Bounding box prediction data

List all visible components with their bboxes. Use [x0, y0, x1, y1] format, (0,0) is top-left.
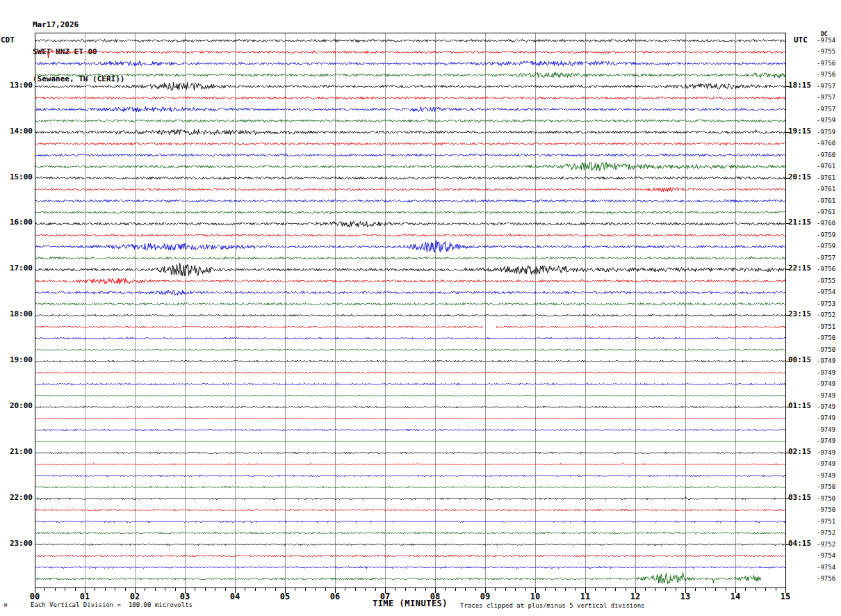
dc-offset-value: -9749 [817, 438, 835, 444]
x-minor-tick [545, 588, 546, 591]
x-minor-tick [165, 588, 165, 591]
x-minor-tick [505, 588, 506, 591]
right-timezone-label: UTC [794, 35, 808, 44]
right-axis-tick [786, 269, 790, 270]
dc-offset-value: -9757 [817, 106, 835, 113]
dc-offset-value: -9759 [817, 243, 835, 250]
right-time-label: 03:15 [788, 494, 811, 502]
helicorder-canvas [35, 33, 786, 588]
dc-offset-value: -9761 [817, 186, 835, 193]
scale-note: Each Vertical Division = 100.00 microvol… [31, 601, 193, 608]
x-minor-tick [255, 588, 256, 591]
left-time-label: 23:00 [0, 540, 33, 548]
x-minor-tick [415, 588, 416, 591]
x-minor-tick [626, 588, 626, 591]
dc-offset-value: -9760 [817, 140, 835, 147]
dc-offset-value: -9754 [817, 289, 835, 295]
dc-offset-value: -9756 [817, 266, 835, 273]
dc-offset-value: -9761 [817, 163, 835, 170]
clip-note: Traces clipped at plus/minus 5 vertical … [460, 602, 645, 609]
dc-offset-value: -9761 [817, 198, 835, 204]
dc-offset-value: -9750 [817, 507, 835, 513]
dc-offset-value: -9754 [817, 38, 835, 44]
right-axis-tick [786, 499, 790, 499]
dc-offset-value: -9750 [817, 496, 835, 502]
x-minor-tick [305, 588, 306, 591]
x-minor-tick [605, 588, 606, 591]
x-minor-tick [95, 588, 95, 591]
dc-offset-value: -9750 [817, 484, 835, 490]
x-minor-tick [44, 588, 45, 591]
x-minor-tick [515, 588, 516, 591]
right-time-label: 20:15 [788, 173, 811, 181]
right-time-label: 23:15 [788, 310, 811, 318]
dc-offset-value: -9759 [817, 232, 835, 238]
x-minor-tick [195, 588, 195, 591]
x-minor-tick [475, 588, 476, 591]
right-time-label: 01:15 [788, 402, 811, 410]
left-time-label: 14:00 [0, 127, 33, 136]
dc-offset-value: -9749 [817, 450, 835, 456]
x-minor-tick [175, 588, 176, 591]
dc-offset-value: -9755 [817, 278, 835, 284]
dc-offset-value: -9760 [817, 220, 835, 227]
dc-offset-value: -9756 [817, 60, 835, 67]
right-axis-tick [786, 544, 790, 545]
dc-offset-value: -9749 [817, 473, 835, 479]
dc-offset-value: -9750 [817, 335, 835, 341]
x-minor-tick [275, 588, 276, 591]
x-minor-tick [595, 588, 596, 591]
helicorder-page: Mar17,2026 SWET HNZ ET 00 (Sewanee, TN (… [0, 0, 841, 616]
x-minor-tick [425, 588, 426, 591]
dc-offset-value: -9756 [817, 72, 835, 78]
left-time-label: 15:00 [0, 173, 33, 181]
x-minor-tick [726, 588, 726, 591]
x-minor-tick [115, 588, 115, 591]
dc-offset-value: -9757 [817, 255, 835, 261]
left-time-label: 17:00 [0, 264, 33, 273]
x-minor-tick [295, 588, 295, 591]
dc-offset-value: -9749 [817, 415, 835, 421]
right-time-label: 22:15 [788, 264, 811, 273]
right-axis-tick [786, 132, 790, 133]
dc-offset-value: -9759 [817, 129, 835, 136]
right-axis-tick [786, 361, 790, 362]
x-minor-tick [745, 588, 746, 591]
x-minor-tick [55, 588, 56, 591]
dc-offset-value: -9759 [817, 117, 835, 124]
x-minor-tick [715, 588, 716, 591]
x-minor-tick [665, 588, 666, 591]
dc-offset-value: -9751 [817, 324, 835, 330]
x-minor-tick [125, 588, 126, 591]
x-minor-tick [345, 588, 345, 591]
dc-offset-value: -9752 [817, 542, 835, 548]
dc-offset-value: -9755 [817, 49, 835, 55]
x-minor-tick [655, 588, 656, 591]
x-minor-tick [65, 588, 65, 591]
x-minor-tick [245, 588, 245, 591]
title-date: Mar17,2026 [33, 20, 124, 29]
right-axis-tick [786, 178, 790, 179]
watermark-glyph: M [4, 603, 7, 608]
dc-offset-value: -9749 [817, 427, 835, 433]
x-minor-tick [525, 588, 526, 591]
dc-offset-value: -9757 [817, 83, 835, 90]
left-time-label: 16:00 [0, 218, 33, 227]
x-minor-tick [155, 588, 156, 591]
dc-offset-value: -9749 [817, 370, 835, 376]
right-axis-tick [786, 315, 790, 316]
dc-offset-value: -9750 [817, 347, 835, 353]
right-time-label: 21:15 [788, 218, 811, 227]
x-minor-tick [75, 588, 76, 591]
dc-offset-value: -9752 [817, 312, 835, 318]
x-minor-tick [495, 588, 496, 591]
dc-offset-value: -9751 [817, 519, 835, 525]
right-time-label: 04:15 [788, 540, 811, 548]
x-minor-tick [355, 588, 356, 591]
dc-offset-value: -9749 [817, 461, 835, 467]
left-time-label: 22:00 [0, 494, 33, 502]
left-time-label: 13:00 [0, 81, 33, 90]
dc-offset-value: -9754 [817, 565, 835, 571]
right-time-label: 00:15 [788, 356, 811, 364]
x-minor-tick [145, 588, 145, 591]
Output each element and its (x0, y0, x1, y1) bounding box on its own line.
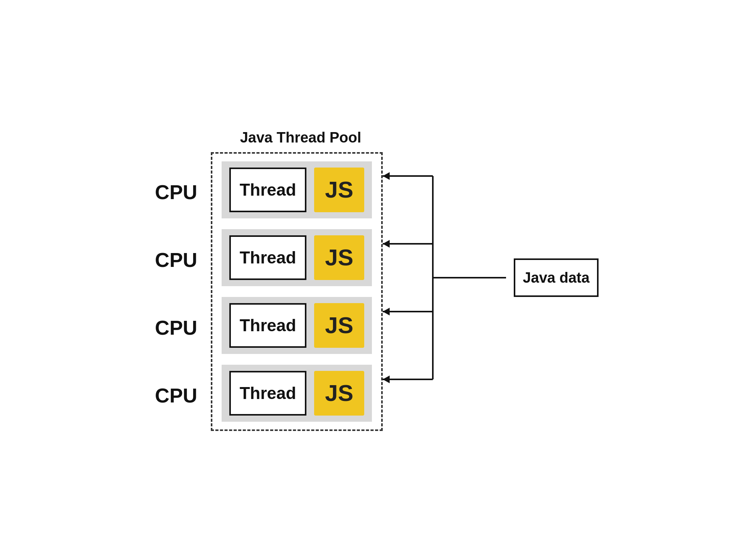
thread-label-3: Thread (240, 316, 296, 335)
cpu-column: CPU CPU CPU CPU (141, 136, 211, 424)
js-label-2: JS (325, 244, 353, 271)
right-section: Java data (383, 120, 599, 440)
js-label-1: JS (325, 176, 353, 203)
thread-label-4: Thread (240, 384, 296, 403)
thread-row-2: Thread JS (222, 229, 372, 286)
svg-marker-6 (383, 308, 390, 315)
thread-label-1: Thread (240, 180, 296, 200)
svg-marker-4 (383, 240, 390, 248)
thread-pool-wrapper: Java Thread Pool Thread JS Thread JS (211, 129, 383, 431)
js-box-4: JS (314, 371, 364, 416)
cpu-label-2: CPU (141, 248, 211, 272)
thread-row-4: Thread JS (222, 365, 372, 422)
svg-marker-2 (383, 172, 390, 180)
thread-pool-title: Java Thread Pool (211, 129, 383, 146)
js-box-1: JS (314, 168, 364, 212)
thread-row-3: Thread JS (222, 297, 372, 354)
cpu-row-2: CPU (141, 231, 211, 288)
arrows-svg (383, 148, 514, 440)
thread-box-3: Thread (229, 303, 306, 348)
cpu-label-3: CPU (141, 316, 211, 339)
diagram-container: CPU CPU CPU CPU Java Thread Pool Thread … (141, 120, 599, 440)
java-data-label: Java data (523, 270, 589, 286)
cpu-row-4: CPU (141, 367, 211, 424)
cpu-label-4: CPU (141, 384, 211, 407)
thread-box-2: Thread (229, 235, 306, 280)
js-label-4: JS (325, 380, 353, 406)
thread-pool-dashed-box: Thread JS Thread JS Thread JS (211, 152, 383, 431)
svg-marker-8 (383, 376, 390, 383)
thread-box-1: Thread (229, 168, 306, 212)
cpu-row-1: CPU (141, 164, 211, 221)
js-label-3: JS (325, 312, 353, 339)
thread-label-2: Thread (240, 248, 296, 267)
thread-box-4: Thread (229, 371, 306, 416)
js-box-2: JS (314, 235, 364, 280)
java-data-box: Java data (514, 258, 599, 297)
thread-row-1: Thread JS (222, 161, 372, 218)
js-box-3: JS (314, 303, 364, 348)
cpu-label-1: CPU (141, 181, 211, 204)
cpu-row-3: CPU (141, 299, 211, 356)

PROBLEM TO WORK ON: Repeat every line above exactly, but omit all images.

RESPONSE:
List all visible components with their bboxes. Use [x0, y0, x1, y1] format, (0,0) is top-left.
dc-offset-value: -9749 [817, 438, 835, 444]
x-minor-tick [545, 588, 546, 591]
x-minor-tick [165, 588, 165, 591]
x-minor-tick [505, 588, 506, 591]
right-timezone-label: UTC [794, 35, 808, 44]
right-axis-tick [786, 269, 790, 270]
dc-offset-value: -9757 [817, 106, 835, 113]
dc-offset-value: -9759 [817, 243, 835, 250]
right-time-label: 03:15 [788, 494, 811, 502]
helicorder-canvas [35, 33, 786, 588]
dc-offset-value: -9761 [817, 186, 835, 193]
scale-note: Each Vertical Division = 100.00 microvol… [31, 601, 193, 608]
x-minor-tick [255, 588, 256, 591]
left-time-label: 23:00 [0, 540, 33, 548]
x-minor-tick [415, 588, 416, 591]
x-minor-tick [626, 588, 626, 591]
dc-offset-value: -9760 [817, 140, 835, 147]
dc-offset-value: -9754 [817, 289, 835, 295]
dc-offset-value: -9756 [817, 266, 835, 273]
dc-offset-value: -9761 [817, 163, 835, 170]
clip-note: Traces clipped at plus/minus 5 vertical … [460, 602, 645, 609]
dc-offset-value: -9761 [817, 198, 835, 204]
dc-offset-value: -9750 [817, 507, 835, 513]
dc-offset-value: -9754 [817, 38, 835, 44]
right-axis-tick [786, 499, 790, 499]
dc-offset-value: -9750 [817, 496, 835, 502]
x-minor-tick [305, 588, 306, 591]
x-minor-tick [605, 588, 606, 591]
x-minor-tick [95, 588, 95, 591]
dc-offset-value: -9750 [817, 484, 835, 490]
x-minor-tick [44, 588, 45, 591]
x-minor-tick [515, 588, 516, 591]
right-time-label: 20:15 [788, 173, 811, 181]
right-time-label: 23:15 [788, 310, 811, 318]
dc-offset-value: -9759 [817, 232, 835, 238]
x-minor-tick [195, 588, 195, 591]
x-minor-tick [475, 588, 476, 591]
right-time-label: 01:15 [788, 402, 811, 410]
left-time-label: 14:00 [0, 127, 33, 136]
dc-offset-value: -9749 [817, 450, 835, 456]
x-minor-tick [175, 588, 176, 591]
dc-offset-value: -9755 [817, 278, 835, 284]
dc-offset-value: -9760 [817, 220, 835, 227]
dc-offset-value: -9756 [817, 60, 835, 67]
right-axis-tick [786, 544, 790, 545]
dc-offset-value: -9749 [817, 473, 835, 479]
dc-offset-value: -9750 [817, 335, 835, 341]
x-minor-tick [275, 588, 276, 591]
x-minor-tick [595, 588, 596, 591]
helicorder-page: Mar17,2026 SWET HNZ ET 00 (Sewanee, TN (… [0, 0, 841, 616]
x-minor-tick [425, 588, 426, 591]
dc-offset-value: -9756 [817, 72, 835, 78]
left-time-label: 15:00 [0, 173, 33, 181]
x-minor-tick [726, 588, 726, 591]
x-minor-tick [115, 588, 115, 591]
dc-offset-value: -9757 [817, 255, 835, 261]
left-time-label: 17:00 [0, 264, 33, 273]
x-minor-tick [295, 588, 295, 591]
dc-offset-value: -9749 [817, 415, 835, 421]
right-time-label: 22:15 [788, 264, 811, 273]
right-axis-tick [786, 132, 790, 133]
dc-offset-value: -9759 [817, 129, 835, 136]
right-axis-tick [786, 361, 790, 362]
x-minor-tick [745, 588, 746, 591]
x-minor-tick [55, 588, 56, 591]
dc-offset-value: -9759 [817, 117, 835, 124]
x-minor-tick [715, 588, 716, 591]
x-minor-tick [665, 588, 666, 591]
dc-offset-value: -9751 [817, 324, 835, 330]
x-minor-tick [125, 588, 126, 591]
x-minor-tick [345, 588, 345, 591]
dc-offset-value: -9752 [817, 542, 835, 548]
dc-offset-value: -9755 [817, 49, 835, 55]
x-minor-tick [655, 588, 656, 591]
x-minor-tick [65, 588, 65, 591]
x-minor-tick [245, 588, 245, 591]
title-date: Mar17,2026 [33, 20, 124, 29]
right-axis-tick [786, 178, 790, 179]
watermark-glyph: M [4, 603, 7, 608]
dc-offset-value: -9749 [817, 427, 835, 433]
x-minor-tick [525, 588, 526, 591]
dc-offset-value: -9757 [817, 83, 835, 90]
left-time-label: 16:00 [0, 218, 33, 227]
x-minor-tick [155, 588, 156, 591]
dc-offset-value: -9749 [817, 370, 835, 376]
right-axis-tick [786, 315, 790, 316]
dc-offset-value: -9750 [817, 347, 835, 353]
right-time-label: 21:15 [788, 218, 811, 227]
x-minor-tick [75, 588, 76, 591]
dc-offset-value: -9752 [817, 312, 835, 318]
x-minor-tick [495, 588, 496, 591]
dc-offset-value: -9751 [817, 519, 835, 525]
right-time-label: 04:15 [788, 540, 811, 548]
x-minor-tick [355, 588, 356, 591]
dc-offset-value: -9749 [817, 461, 835, 467]
left-time-label: 22:00 [0, 494, 33, 502]
left-time-label: 13:00 [0, 81, 33, 90]
dc-offset-value: -9754 [817, 565, 835, 571]
right-time-label: 00:15 [788, 356, 811, 364]
x-minor-tick [145, 588, 145, 591]
Output each element and its (x0, y0, x1, y1) bounding box on its own line.
thread-label-3: Thread (240, 316, 296, 335)
cpu-column: CPU CPU CPU CPU (141, 136, 211, 424)
js-label-2: JS (325, 244, 353, 271)
right-section: Java data (383, 120, 599, 440)
js-label-1: JS (325, 176, 353, 203)
thread-label-4: Thread (240, 384, 296, 403)
thread-row-2: Thread JS (222, 229, 372, 286)
svg-marker-6 (383, 308, 390, 315)
thread-label-1: Thread (240, 180, 296, 200)
svg-marker-4 (383, 240, 390, 248)
thread-pool-wrapper: Java Thread Pool Thread JS Thread JS (211, 129, 383, 431)
js-box-4: JS (314, 371, 364, 416)
cpu-label-2: CPU (141, 248, 211, 272)
thread-row-4: Thread JS (222, 365, 372, 422)
svg-marker-2 (383, 172, 390, 180)
thread-pool-title: Java Thread Pool (211, 129, 383, 146)
js-box-1: JS (314, 168, 364, 212)
thread-row-3: Thread JS (222, 297, 372, 354)
cpu-row-2: CPU (141, 231, 211, 288)
arrows-svg (383, 148, 514, 440)
thread-box-3: Thread (229, 303, 306, 348)
cpu-label-3: CPU (141, 316, 211, 339)
diagram-container: CPU CPU CPU CPU Java Thread Pool Thread … (141, 120, 599, 440)
java-data-label: Java data (523, 270, 589, 286)
cpu-row-4: CPU (141, 367, 211, 424)
cpu-label-4: CPU (141, 384, 211, 407)
thread-box-2: Thread (229, 235, 306, 280)
js-label-4: JS (325, 380, 353, 406)
thread-pool-dashed-box: Thread JS Thread JS Thread JS (211, 152, 383, 431)
svg-marker-8 (383, 376, 390, 383)
thread-box-1: Thread (229, 168, 306, 212)
cpu-row-1: CPU (141, 164, 211, 221)
js-label-3: JS (325, 312, 353, 339)
thread-label-2: Thread (240, 248, 296, 267)
thread-box-4: Thread (229, 371, 306, 416)
js-box-2: JS (314, 235, 364, 280)
java-data-box: Java data (514, 258, 599, 297)
thread-row-1: Thread JS (222, 161, 372, 218)
js-box-3: JS (314, 303, 364, 348)
cpu-label-1: CPU (141, 181, 211, 204)
cpu-row-3: CPU (141, 299, 211, 356)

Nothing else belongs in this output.